Molecular Basis for the Recognition of Long-chain Substrates by Plant α-Glucosidases

Sugar beet alpha-glucosidase (SBG), a member of glycoside hydrolase family 31, shows exceptional long-chain specificity, exhibiting higher k(cat)/K-m values for longer malto-oligosaccharides. However, its amino acid sequence is similar to those of other short chain-specific alpha-glucosidases. To gain structural insights into the long-chain substrate recognition of SBG, a crystal structure complex with the pseudotetrasaccharide acarbose was determined at 1.7 angstrom resolution. The active site pocket of SBG is formed by a (beta/alpha)(8) barrel domain and a long loop (N-loop) bulging from the N-terminal domain similar to other related enzymes. Two residues (Phe-236 and Asn-237) in the N-loop are important for the long-chain specificity.
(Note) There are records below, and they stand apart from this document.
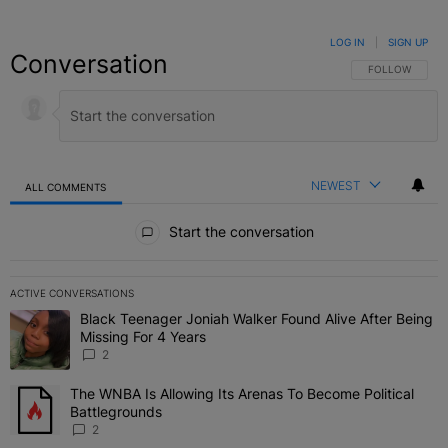
LOG IN
|
SIGN UP
Conversation
FOLLOW THIS C
FOLLOW
NEWEST
ALL COMMENTS
All Comments
Start the conversation
ACTIVE CONVERSATIONS
The following is a list of the most commented articles in the last 7 
Black Teenager Joniah Walker Found Alive After Being
A trending article titled "Black Teenager Joniah Walker Found Aliv
Missing For 4 Years
2
The WNBA Is Allowing Its Arenas To Become Political
A trending article titled "The WNBA Is Allowing Its Arenas To Beco
Battlegrounds
2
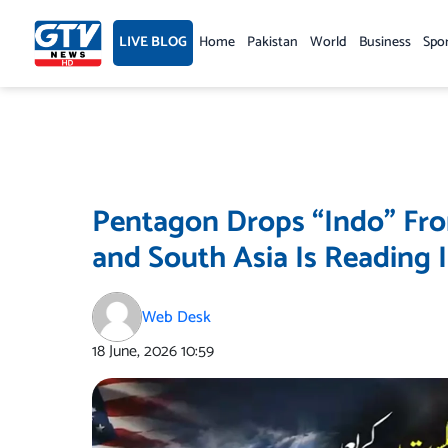
Skip
to
LIVE BLOG
Home
Pakistan
World
Business
Spo
content
Pentagon Drops “Indo” Fr
and South Asia Is Reading I
Web Desk
18 June, 2026
10:59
Kinetic analysis of an Asn-237 mutant enzyme and a previous study of a Phe-236 mutant enzyme demonstrated that these residues create subsites +2 and +3. The structure also indicates that Phe-236 and Asn-237 guide the reducing end of long substrates to subdomain b2, which is an additional element inserted into the (beta/alpha)(8) barrel domain. Subdomain b2 of SBG includes Ser-497, which was identified as the residue at subsite +4 by site-directed mutagenesis.